Os milagres também acontecem na realidade... Diverte-me a ideia de que se qualquer filme pode ter um "happy end", que tal se houver dois?
A política é uma chatice, excepto para as pessoas que querem poder. E o poder e o dinheiro estão sempre de mãos dadas, o que toma a política a alto nível qualquer coisa de sujo. Não a política a nível municipal, que trata das nossas coisas comuns. Mas, quando chegamos ao topo, há sempre um compromisso entre o que deve ser feito e a lealdade para com as pessoas que deram dinheiro para essa subida ao poder.
O filme passa-se hoje...
Em 2007, porque se pode fumar nos cafés...
Mas podia ser um filme dos anos 30, francês. E na sua dimensão abstracta convoca, também, o Holocausto. Pensou nisso, em trabalhar uma certa intemporalidade que abrisse o filme a intromissões?
Sim, mas não é a minha função analisar isso. Pensei num tema, em locais para filmar, e escrevi tudo numa semana. Não sei o que meti na panela; certamente o meu subconsciente, tudo o que li e os filmes que vi. Mas não quero analisar excessivamente, sinto que estraga alguma coisa.
Mas é verdade que não acredito em filmes que não tenham nada a dizer. Não são cinema. São apenas "entertainment". O que é OK para os domingos de ressaca à tarde, por que não?
É um filme sobre refugiados, e claro que não falo apenas dos refugiados de hoje na Europa. São os refugiados em todo o lado e em geral. E a Europa na II Guerra estava cheia de refugiados... Não tinha pensado nisso até ter mencionado.
Por onde andou à procura de cidades, antes de escolher Le Havre?
Pela costa italiana, Sul de França, Espanha, costa portuguesa, mas passei por Lisboa sem parar. Não consigo filmar em Portugal.
Já conheço muitos filmes franceses, sei como é que os actores devem falar.
Devia ver filmes portugueses...
Vejo sempre que posso. O meu português não é muito bom. Vi "Aniki Bobó" [Manoel de Oliveira]. E "Maria do Mar" [Leitão de Barros]. E filmes de Pedro Costa. E João César Monteiro. Mas não posso dizer que conheço o cinema português.

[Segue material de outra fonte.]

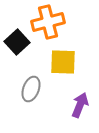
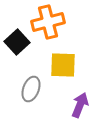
yellow square: moved 3 px down
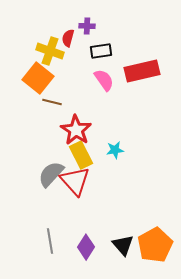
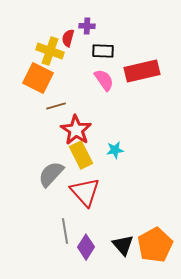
black rectangle: moved 2 px right; rotated 10 degrees clockwise
orange square: rotated 12 degrees counterclockwise
brown line: moved 4 px right, 4 px down; rotated 30 degrees counterclockwise
red triangle: moved 10 px right, 11 px down
gray line: moved 15 px right, 10 px up
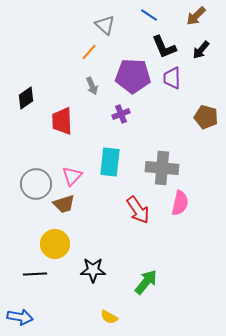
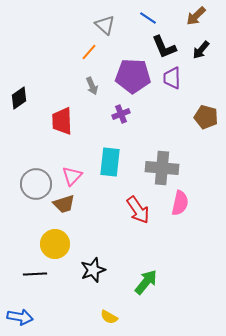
blue line: moved 1 px left, 3 px down
black diamond: moved 7 px left
black star: rotated 20 degrees counterclockwise
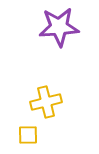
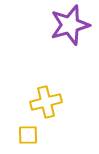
purple star: moved 11 px right, 2 px up; rotated 12 degrees counterclockwise
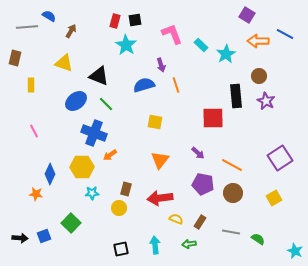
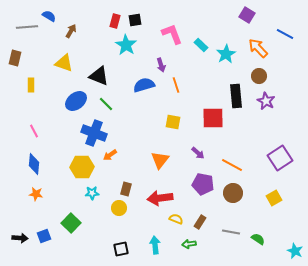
orange arrow at (258, 41): moved 7 px down; rotated 45 degrees clockwise
yellow square at (155, 122): moved 18 px right
blue diamond at (50, 174): moved 16 px left, 10 px up; rotated 20 degrees counterclockwise
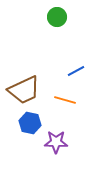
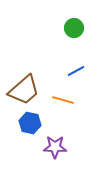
green circle: moved 17 px right, 11 px down
brown trapezoid: rotated 16 degrees counterclockwise
orange line: moved 2 px left
purple star: moved 1 px left, 5 px down
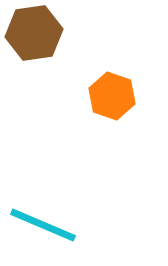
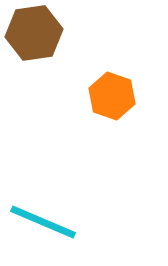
cyan line: moved 3 px up
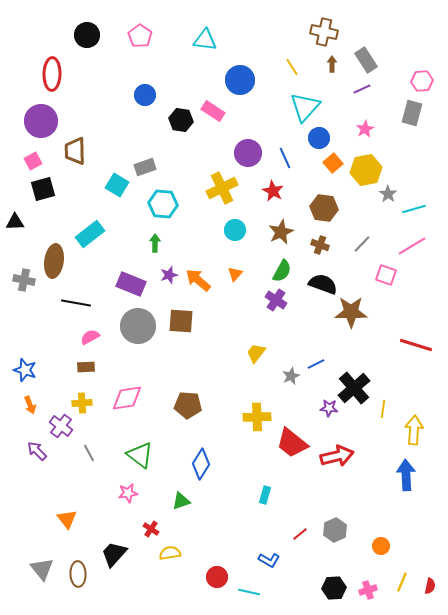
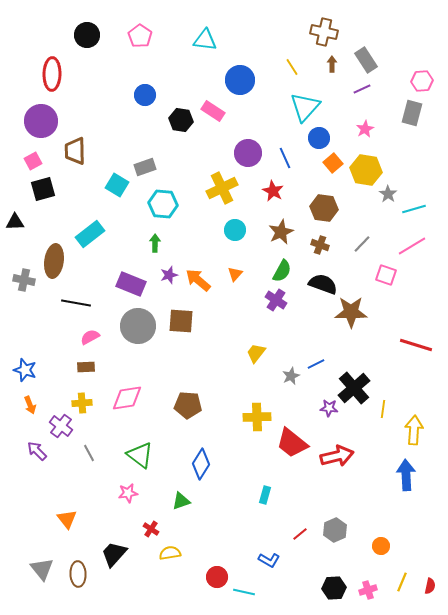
yellow hexagon at (366, 170): rotated 20 degrees clockwise
cyan line at (249, 592): moved 5 px left
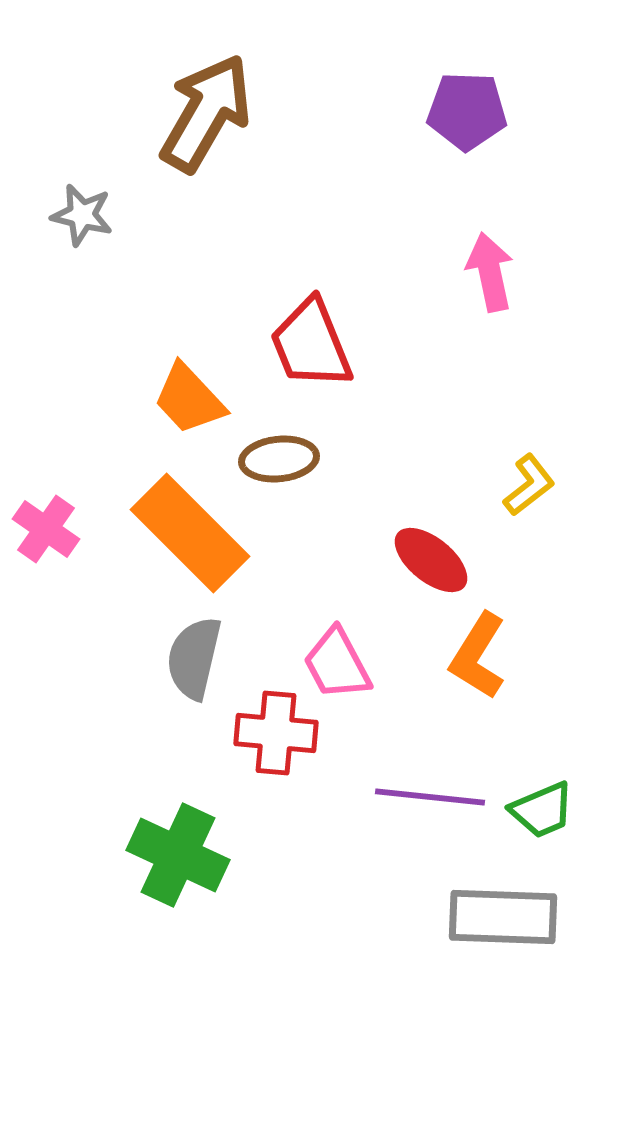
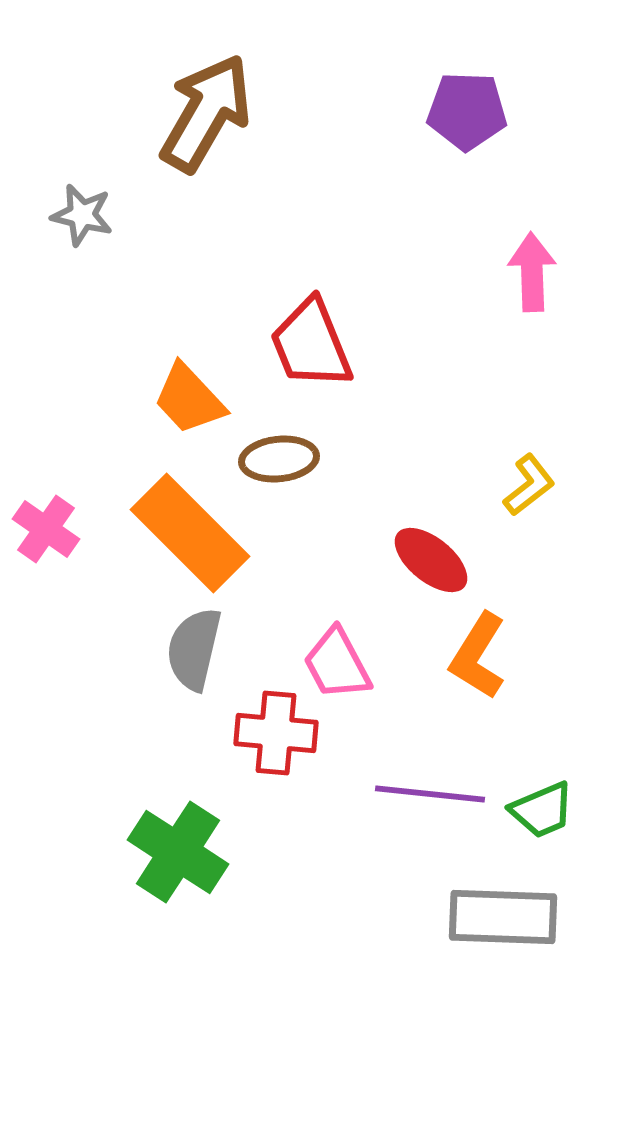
pink arrow: moved 42 px right; rotated 10 degrees clockwise
gray semicircle: moved 9 px up
purple line: moved 3 px up
green cross: moved 3 px up; rotated 8 degrees clockwise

É curioso que fale em Pedro Costa. Em "Colossal Youth", ele colocou as personagens, uma delas, Ventura, num museu, como se erigisse um pedestal de dignidade. A sequência, no seu filme, em que se abre o contentor com refugiados lá dentro contraria as expectativas supostamente "realistas" - nada a ver com pessoas mal vestidas, nada a ver com sujidade... Não é por acaso que as filma assim.
Quando escrevi, havia alguns mortos na cena. Mas perguntei a mim próprio: "Porquê?" E fintei a lógica. Eles estão a ir para uma nova vida, levam as suas melhores roupas vestidas. Os povos africanos são sempre muito limpos. E passei por cima do problema de estarem dentro do contentor há duas semanas. Vamos mostrá-los tão orgulhosos como os africanos são.
Para contrariar uma figuração...
Fui contra o "realismo maltrapilho", livrei-me do naturalismo, do realismo que toda a gente agora tenta. Contra Victor Hugo. Não todo, mas o dos "Miseráveis” ...
Por que é que escolheu o Havre?
Por preguiça, era mais fácil filmar em França. Falo algo de francês, percebo o que eles dizem. E gostei porque, durante a II Guerra, Le Havre foi totalmente bombardeada pelos aliados - não pelos alemães -, numa manobra de diversão para fintarem a invasão que preparavam. As pessoas ainda não esqueceram isso. Mesmo as que não tinham nascido. É gente orgulhosa, que não gosta especialmente do centro do poder, Paris. Senti logo isso. E tem uma luz espantosa, uma luz branca. Muitos pintores foram para lá pintar. Gostei, e não sou um grande visualista. Mas gosto da luz. E é uma cidade boa para produzir filmes - é o produtor em mim que fala - porque a largura das ruas, ruas do pós-guerra, é suficiente para os camiões com equipamento eléctrico...
As pessoas disseram-me que era a cidade mais chata do mundo, que era cinzenta e feia, que ninguém ia lá. Pois eu vou. Ninguém vai lá por acaso ou de passagem, é preciso querer ir lá. E se era uma cidade suficientemente boa para Marcel Carné ["Le Quai des Brumes"] e Jean Vigo ["L'Atalante"], é boa para mim.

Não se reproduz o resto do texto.